Random Forests in Python

Ivo Flipse (@ivoflipse5)

Amsterdam Python Meetup, June 2014

Background

Human Movement Scientist
Specialized in gait analysis and pressure measurements
Pythonista, Matlab-survivor and reluctant R-user

Normally pressure measurements are done on humans

But I needed a version that worked on animals too

So I created Pawlabeling, see Github: https://www.github.com/ivoflipse/pawlabeling

Scientific Python stack

PySide (GUI)
NumPy (array operations)
SciPy (scientific calculations)
PyTables (storage)
OpenCV (computer vision)
Matplotlib (plotting)
Scikit-Learn (machine-learning)

For installing I recommend Anaconda (Continuum Analytics) or Canopy (Enthought).

Challenging problems

Detection and tracking of paws
Labeling the paws
Detecting toes
Image registration

Challenging problems

Detection and tracking of paws
Labeling the paws
Detecting toes
Image registration

Challenging problems

Detection and tracking of paws
Labeling the paws
Detecting toes
Image registration

Challenging problems

Detection and tracking of paws
Labeling the paws
Detecting toes
Image registration

Focus of the talk

Labeling the paws:

Given a paw, predict its label (LF, LH, RF, RH)

So how can we solve this?

Machine Learning in Python

Gael Varoquax (scikit-learn developer):

Machine Learning is about building programs with tunable parameters that are adjusted automatically so as to improve their behavior by adapting to previously seen data.

Today we'll focus on Supervised Learning:

Supervised learning consists of learning the link between two datasets: the observed data X and an external variable y that we are trying to predict, usually called target or labels.

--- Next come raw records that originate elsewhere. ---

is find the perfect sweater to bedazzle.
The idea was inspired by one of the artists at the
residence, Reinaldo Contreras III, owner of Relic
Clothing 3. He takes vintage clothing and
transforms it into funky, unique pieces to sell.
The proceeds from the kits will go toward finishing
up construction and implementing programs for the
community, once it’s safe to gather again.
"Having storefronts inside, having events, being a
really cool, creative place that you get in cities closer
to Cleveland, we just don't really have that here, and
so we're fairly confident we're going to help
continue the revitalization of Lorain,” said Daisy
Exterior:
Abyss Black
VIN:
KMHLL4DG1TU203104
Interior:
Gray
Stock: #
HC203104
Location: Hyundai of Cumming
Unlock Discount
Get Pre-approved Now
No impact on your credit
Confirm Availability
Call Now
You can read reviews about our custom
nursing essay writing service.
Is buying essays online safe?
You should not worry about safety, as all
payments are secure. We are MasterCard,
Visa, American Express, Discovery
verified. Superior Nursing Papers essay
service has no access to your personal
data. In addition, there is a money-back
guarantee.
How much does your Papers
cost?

Most often, y is a 1D array of length n_samples.

Machine Learning in Python

Like finding a line that separates these black and white points

Machine Learning in Python

Or guessing the digit given an small image:

Using Scikit-Learn

Scikit-Learn cheat-sheet:

Source: Andreas Müller

Random Forests

Why use Random Forests:

Easy to use
Used for regression (predicting values)
Used for classification (predicting categories)
Gives you good scores on (entry-level) Kaggle competitions
I just happen to like them :-)

I thought I'd add this Quora question as a note, that explains Random Forests in laymans terms:

Suppose you're very indecisive, so whenever you want to watch a movie, you ask your friend Willow if she thinks you'll like it. In order to answer, Willow first needs to figure out what movies you like, so you give her a bunch of movies and tell her whether you liked each one or not (i.e., you give her a labeled training set). Then, when you ask her if she thinks you'll like movie X or not, she plays a 20 questions-like game with IMDB, asking questions like "Is X a romantic movie?", "Does Johnny Depp star in X?", and so on. She asks more informative questions first (i.e., she maximizes the information gain of each question), and gives you a yes/no answer at the end.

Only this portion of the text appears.